Espoo radio and TV mast is a mast located on Harmaakallio hill near Latokaski, Espoo, Finland. Its current height is 326 m.

When the mast was first built in 1971, its height was 303 m. Its height was increased to 326 m in 1988, when the station was expanded, and the present mast was erected. It shares the title of third highest structure in Finland, after the Tiirismaa (in Hollola), and Haapavesi radio and TV masts. The radio mast in Kiiminki has the same height.

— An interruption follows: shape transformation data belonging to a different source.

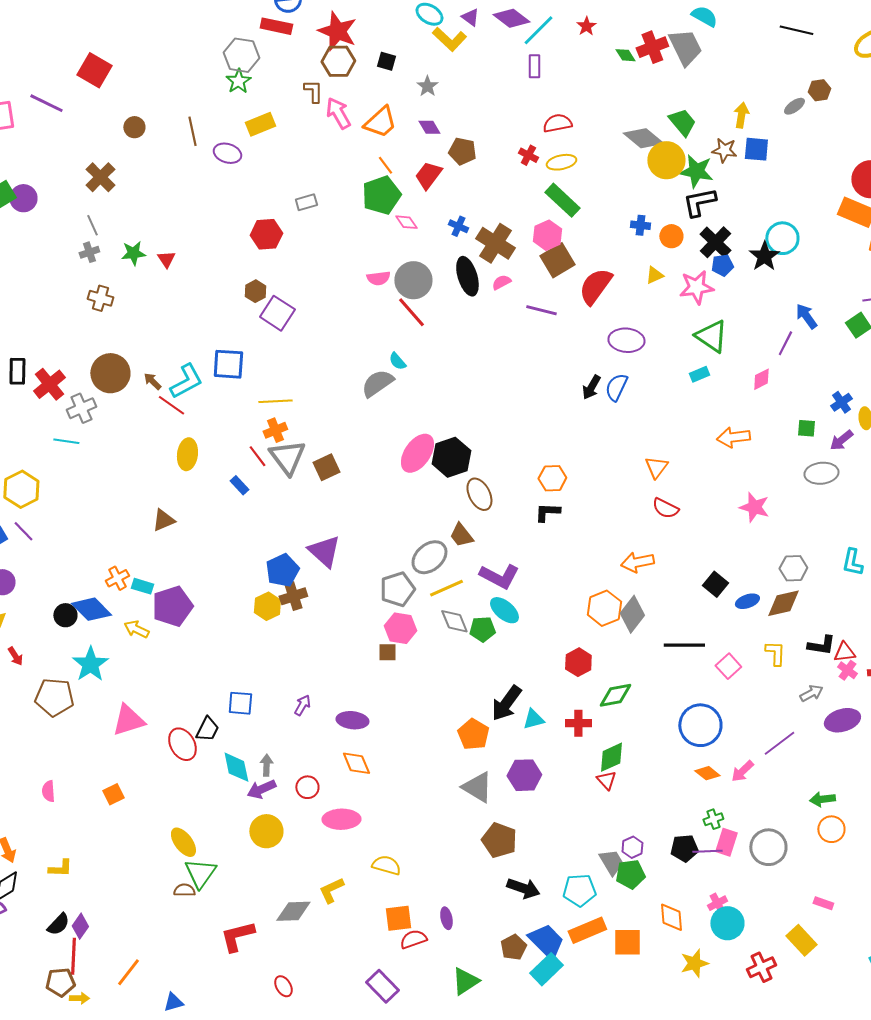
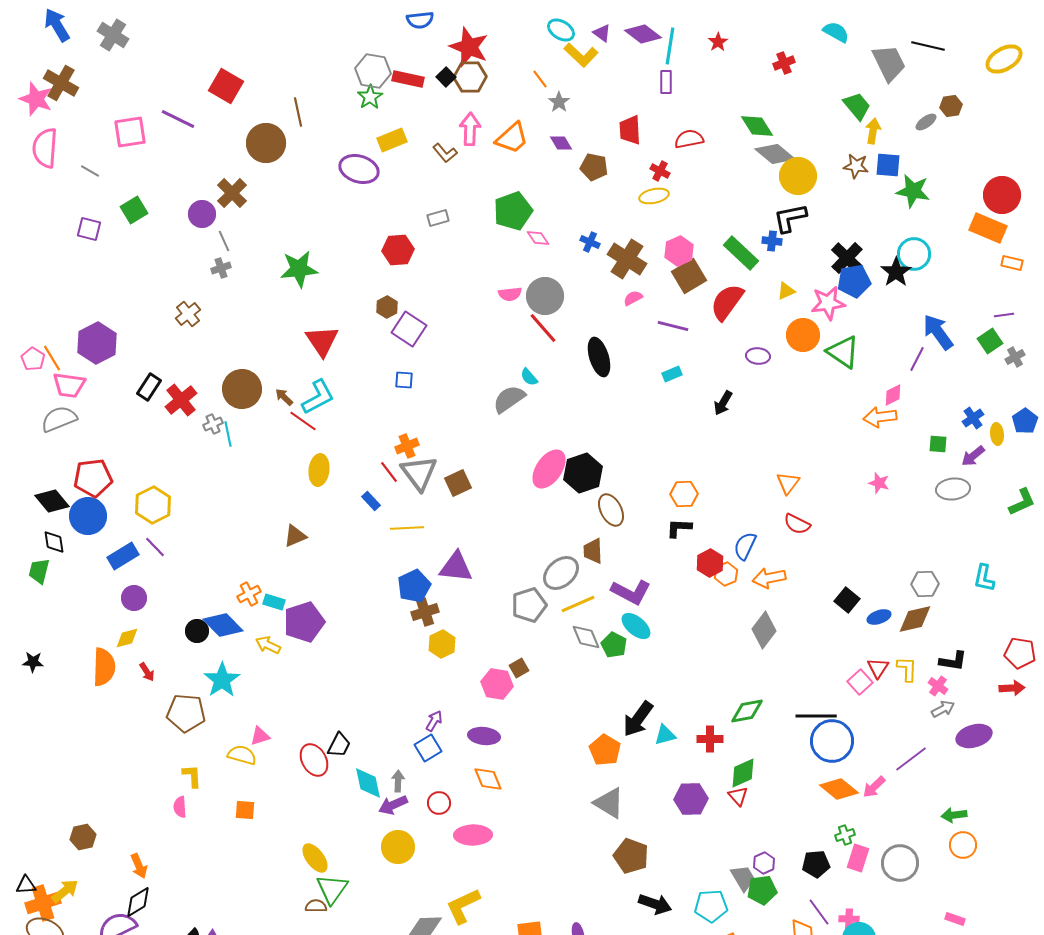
red rectangle: (276, 26) -> (408, 79), moved
cyan line: (538, 30) -> (670, 46), turned -36
red cross: (652, 47) -> (784, 63), size x0.7
gray trapezoid: (685, 47) -> (889, 63), moved
green diamond: (625, 55) -> (757, 126), moved, size x1.6
black square: (386, 61) -> (446, 77), moved, turned 30
brown L-shape: (313, 91) -> (445, 153), moved, turned 140
pink arrow: (338, 113) -> (470, 129), turned 32
green trapezoid: (682, 122) -> (857, 106), moved
brown circle: (134, 127) -> (266, 143), size x1.8
brown line: (192, 131) -> (298, 112), moved
purple ellipse: (227, 153) -> (359, 169), size x1.4
yellow ellipse: (561, 162) -> (654, 196), moved
orange line: (385, 165) -> (540, 79), moved
green star: (696, 171) -> (913, 191), moved
red trapezoid: (428, 175) -> (630, 130), moved, turned -40
purple circle: (23, 198) -> (202, 214), moved
green rectangle: (562, 200) -> (741, 253), moved
black L-shape: (699, 202) -> (790, 218), moved
orange circle: (671, 236) -> (803, 335), moved, size x1.4
green star: (133, 253) -> (299, 269), moved, size x1.5
red triangle: (166, 259) -> (322, 341), moved, size x1.8
blue pentagon: (722, 265) -> (854, 281), size x1.5
black ellipse: (467, 276) -> (599, 357), moved
brown cross: (100, 298) -> (188, 314), moved, turned 35
blue arrow: (806, 316) -> (938, 332), size x1.4
purple ellipse: (626, 340) -> (758, 356), size x0.7
blue square: (228, 364) -> (404, 380), moved, size x0.6
black rectangle: (17, 371) -> (149, 387), turned 32
cyan rectangle: (699, 374) -> (672, 374), moved
blue semicircle: (616, 387) -> (745, 546), moved
yellow line: (275, 401) -> (407, 528), moved
gray cross: (81, 408) -> (213, 424), size x0.7
orange arrow: (733, 437) -> (880, 417), moved
cyan line: (66, 441) -> (228, 434), moved, turned 70
pink star: (754, 507) -> (879, 483), moved, size x0.7
brown trapezoid: (461, 535) -> (593, 551), turned 36
purple triangle: (324, 551) -> (456, 567), turned -36
yellow hexagon: (267, 606) -> (442, 644), moved
orange hexagon: (604, 608) -> (726, 574), moved, size x0.7
pink hexagon: (400, 628) -> (497, 684), moved
green pentagon: (482, 629) -> (614, 645), turned 30
black line: (684, 645) -> (816, 716), moved
brown square: (387, 652) -> (519, 668), turned -30
red triangle: (844, 652) -> (878, 668), moved, turned -50
red hexagon: (578, 662) -> (710, 563), moved
pink cross: (847, 670) -> (938, 686), moved
blue square: (240, 703) -> (428, 748), moved, turned -36
pink triangle: (128, 720) -> (260, 736), size x0.6
orange diamond: (707, 773) -> (839, 789), size x1.5
purple hexagon: (524, 775) -> (691, 799), moved
orange square: (113, 794) -> (245, 810), turned 30
purple line: (707, 851) -> (819, 912), moved, turned 56
yellow semicircle: (386, 865) -> (242, 755), moved
yellow L-shape: (60, 868) -> (192, 776), moved, turned -95
yellow L-shape: (331, 890) -> (463, 906), size x1.4
pink cross: (717, 903) -> (849, 919), turned 30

==Controversy with regard to Soviet-Estonia in the 1980s==
The Espoo radio and TV mast originally used American technology, and since it also transmitted, unintentionally however, the Finnish TV broadcasts to TV sets in northern Estonia, there was a suspicion in the Soviet-occupied Estonia, and more specifically, within the Estonian Communist Party, that Americans had something to do with this radio and TV mast, and that it was in their interests that Finnish television broadcasts could be seen in Estonia, and that they had perhaps funded the mast. However, Sakari Kiuru, who functioned as the CEO of the Finnish state broadcasting corporation Yle during 1980–1989, stated to the Yle TV news in February 2011, that this transmitter did not use excessive power and that the Americans had nothing to do with it: “We really needed this mast, we had to reach the interior of the country and long distances to the west and the east. It is located near the shoreline, there’s nothing more to it, and the talk that the Americans would have funded it … they had nothing to do with it, the mast was funded from the Yle budget.” Yrjö Länsipuro, who worked as the Yle correspondent in Moscow during 1981–1978, said in the same broadcast on 24 February 2011, that as far as he could recall, the Soviet Union tried to influence Yle concerning the use of the Espoo TV mast, but the Finns had a clear answer to them: “This is what technology is like, we can’t do anything about it.”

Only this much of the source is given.